■ **Problem statement**: A word-for-word copy of the data, with no images, is the required answer.

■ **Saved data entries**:

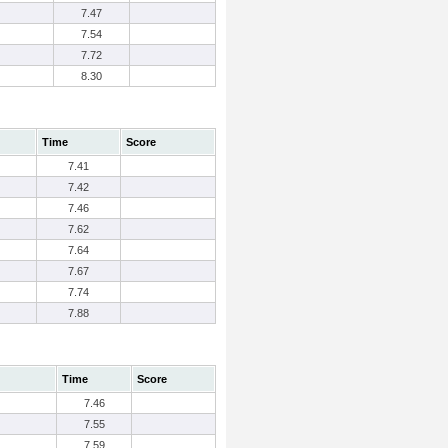
7.47
7.54
7.72
8.30
Time
Score
7.41
7.42
7.46
7.62
7.64
7.67
7.74
7.88
Time
Score
7.46
7.55
7.59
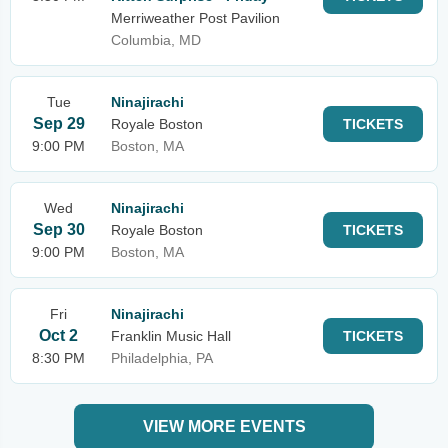
Merriweather Post Pavilion
Columbia, MD
Tue
Ninajirachi
Sep 29
Royale Boston
TICKETS
9:00 PM
Boston, MA
Wed
Ninajirachi
Sep 30
Royale Boston
TICKETS
9:00 PM
Boston, MA
Fri
Ninajirachi
Oct 2
Franklin Music Hall
TICKETS
8:30 PM
Philadelphia, PA
VIEW MORE EVENTS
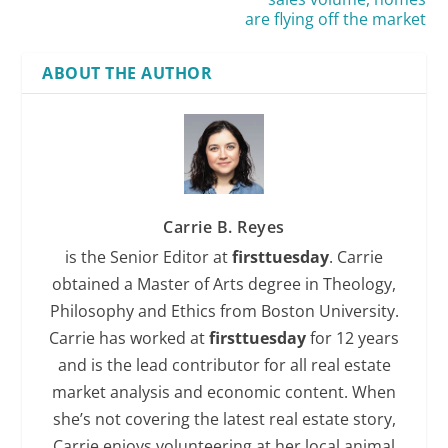
are flying off the market
ABOUT THE AUTHOR
Carrie B. Reyes
is the Senior Editor at
firsttuesday
. Carrie
obtained a Master of Arts degree in Theology,
Philosophy and Ethics from Boston University.
Carrie has worked at
firsttuesday
for 12 years
and is the lead contributor for all real estate
market analysis and economic content. When
she’s not covering the latest real estate story,
Carrie enjoys volunteering at her local animal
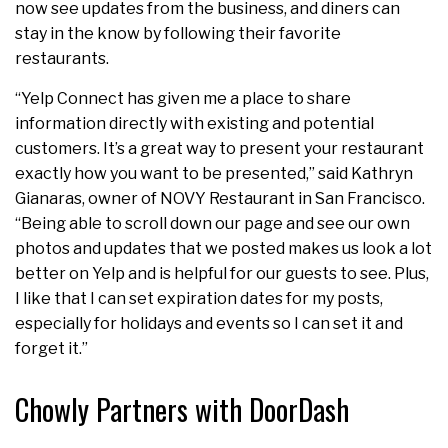
now see updates from the business, and diners can
stay in the know by following their favorite
restaurants.
“Yelp Connect has given me a place to share
information directly with existing and potential
customers. It’s a great way to present your restaurant
exactly how you want to be presented,” said Kathryn
Gianaras, owner of NOVY Restaurant in San Francisco.
“Being able to scroll down our page and see our own
photos and updates that we posted makes us look a lot
better on Yelp and is helpful for our guests to see. Plus,
I like that I can set expiration dates for my posts,
especially for holidays and events so I can set it and
forget it.”
Chowly Partners with DoorDash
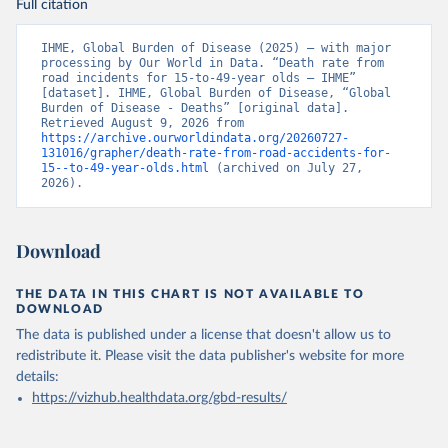
Full citation
IHME, Global Burden of Disease (2025) – with major 
processing by Our World in Data. “Death rate from 
road incidents for 15-to-49-year olds – IHME” 
[dataset]. IHME, Global Burden of Disease, “Global 
Burden of Disease - Deaths” [original data]. 
Retrieved August 9, 2026 from 
https://archive.ourworldindata.org/20260727-
131016/grapher/death-rate-from-road-accidents-for-
15--to-49-year-olds.html
 (archived on July 27, 
2026).
Download
THE DATA IN THIS CHART IS NOT AVAILABLE TO
DOWNLOAD
The data is published under a license that doesn't allow us to
redistribute it.
Please visit the
data publisher's website
for more
details:
https://vizhub.healthdata.org/gbd-results/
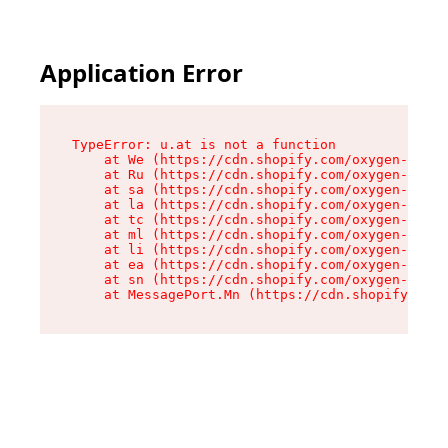
Application Error
TypeError: u.at is not a function

    at We (https://cdn.shopify.com/oxygen-v2/41
    at Ru (https://cdn.shopify.com/oxygen-v2/41
    at sa (https://cdn.shopify.com/oxygen-v2/41
    at la (https://cdn.shopify.com/oxygen-v2/41
    at tc (https://cdn.shopify.com/oxygen-v2/41
    at ml (https://cdn.shopify.com/oxygen-v2/41
    at li (https://cdn.shopify.com/oxygen-v2/41
    at ea (https://cdn.shopify.com/oxygen-v2/41
    at sn (https://cdn.shopify.com/oxygen-v2/41
    at MessagePort.Mn (https://cdn.shopify.com/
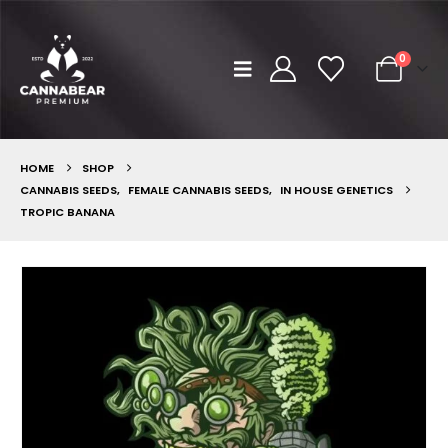
0
HOME
SHOP
CANNABIS SEEDS
,
FEMALE CANNABIS SEEDS
,
IN HOUSE GENETICS
TROPIC BANANA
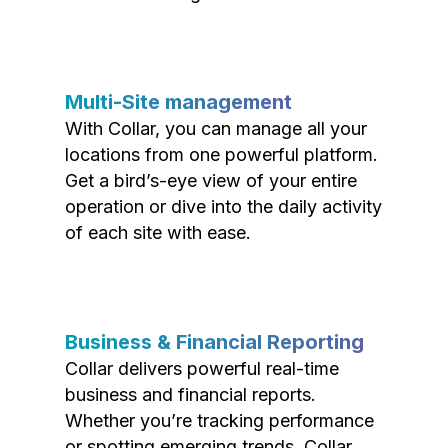
Multi-Site management
With Collar, you can manage all your
locations from one powerful platform.
Get a bird’s-eye view of your entire
operation or dive into the daily activity
of each site with ease.
Business & Financial Reporting
Collar delivers powerful real-time
business and financial reports.
Whether you’re tracking performance
or spotting emerging trends, Collar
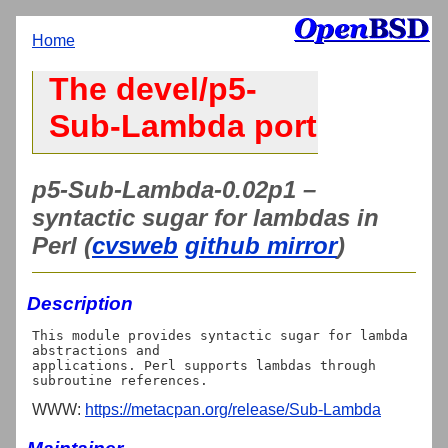
Home
The devel/p5-
Sub-Lambda port
p5-Sub-Lambda-0.02p1 –
syntactic sugar for lambdas in
Perl (
cvsweb
github mirror
)
Description
This module provides syntactic sugar for lambda 
abstractions and

applications. Perl supports lambdas through 
WWW:
https://metacpan.org/release/Sub-Lambda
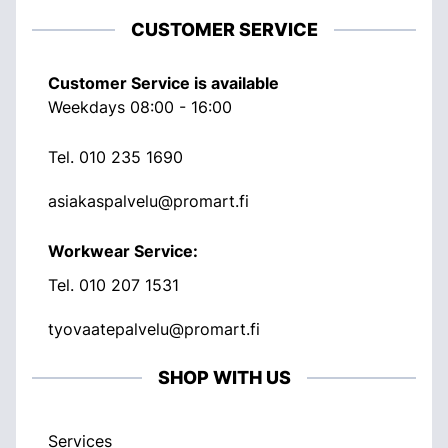
CUSTOMER SERVICE
Customer Service is available
Weekdays 08:00 - 16:00
Tel.
010 235 1690
asiakaspalvelu@promart.fi
Workwear Service:
Tel.
010 207 1531
tyovaatepalvelu@promart.fi
SHOP WITH US
Services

■ **Result of the exercise**:
7.47
7.54
7.72
8.30
Time
Score
7.41
7.42
7.46
7.62
7.64
7.67
7.74
7.88
Time
Score
7.46
7.55
7.59
Merriweather Post Pavilion
Columbia, MD
Tue
Ninajirachi
Sep 29
Royale Boston
TICKETS
9:00 PM
Boston, MA
Wed
Ninajirachi
Sep 30
Royale Boston
TICKETS
9:00 PM
Boston, MA
Fri
Ninajirachi
Oct 2
Franklin Music Hall
TICKETS
8:30 PM
Philadelphia, PA
VIEW MORE EVENTS
are flying off the market
ABOUT THE AUTHOR
Carrie B. Reyes
is the Senior Editor at
firsttuesday
. Carrie
obtained a Master of Arts degree in Theology,
Philosophy and Ethics from Boston University.
Carrie has worked at
firsttuesday
for 12 years
and is the lead contributor for all real estate
market analysis and economic content. When
she’s not covering the latest real estate story,
Carrie enjoys volunteering at her local animal
now see updates from the business, and diners can
stay in the know by following their favorite
restaurants.
“Yelp Connect has given me a place to share
information directly with existing and potential
customers. It’s a great way to present your restaurant
exactly how you want to be presented,” said Kathryn
Gianaras, owner of NOVY Restaurant in San Francisco.
“Being able to scroll down our page and see our own
photos and updates that we posted makes us look a lot
better on Yelp and is helpful for our guests to see. Plus,
I like that I can set expiration dates for my posts,
especially for holidays and events so I can set it and
forget it.”
Chowly Partners with DoorDash
Full citation
IHME, Global Burden of Disease (2025) – with major 
processing by Our World in Data. “Death rate from 
road incidents for 15-to-49-year olds – IHME” 
[dataset]. IHME, Global Burden of Disease, “Global 
Burden of Disease - Deaths” [original data]. 
Retrieved August 9, 2026 from 
https://archive.ourworldindata.org/20260727-
131016/grapher/death-rate-from-road-accidents-for-
15--to-49-year-olds.html
 (archived on July 27, 
2026).
Download
THE DATA IN THIS CHART IS NOT AVAILABLE TO
DOWNLOAD
The data is published under a license that doesn't allow us to
redistribute it.
Please visit the
data publisher's website
for more
details:
https://vizhub.healthdata.org/gbd-results/
Application Error
TypeError: u.at is not a function

    at We (https://cdn.shopify.com/oxygen-v2/41
    at Ru (https://cdn.shopify.com/oxygen-v2/41
    at sa (https://cdn.shopify.com/oxygen-v2/41
    at la (https://cdn.shopify.com/oxygen-v2/41
    at tc (https://cdn.shopify.com/oxygen-v2/41
    at ml (https://cdn.shopify.com/oxygen-v2/41
    at li (https://cdn.shopify.com/oxygen-v2/41
    at ea (https://cdn.shopify.com/oxygen-v2/41
    at sn (https://cdn.shopify.com/oxygen-v2/41
    at MessagePort.Mn (https://cdn.shopify.com/
0
HOME
SHOP
CANNABIS SEEDS
,
FEMALE CANNABIS SEEDS
,
IN HOUSE GENETICS
TROPIC BANANA
Multi-Site management
With Collar, you can manage all your
locations from one powerful platform.
Get a bird’s-eye view of your entire
operation or dive into the daily activity
of each site with ease.
Business & Financial Reporting
Collar delivers powerful real-time
business and financial reports.
Whether you’re tracking performance
or spotting emerging trends, Collar
Home
The devel/p5-
Sub-Lambda port
p5-Sub-Lambda-0.02p1 –
syntactic sugar for lambdas in
Perl (
cvsweb
github mirror
)
Description
This module provides syntactic sugar for lambda 
abstractions and

applications. Perl supports lambdas through 
WWW:
https://metacpan.org/release/Sub-Lambda
CUSTOMER SERVICE
Customer Service is available
Weekdays 08:00 - 16:00
Tel.
010 235 1690
asiakaspalvelu@promart.fi
Workwear Service:
Tel.
010 207 1531
tyovaatepalvelu@promart.fi
SHOP WITH US
Services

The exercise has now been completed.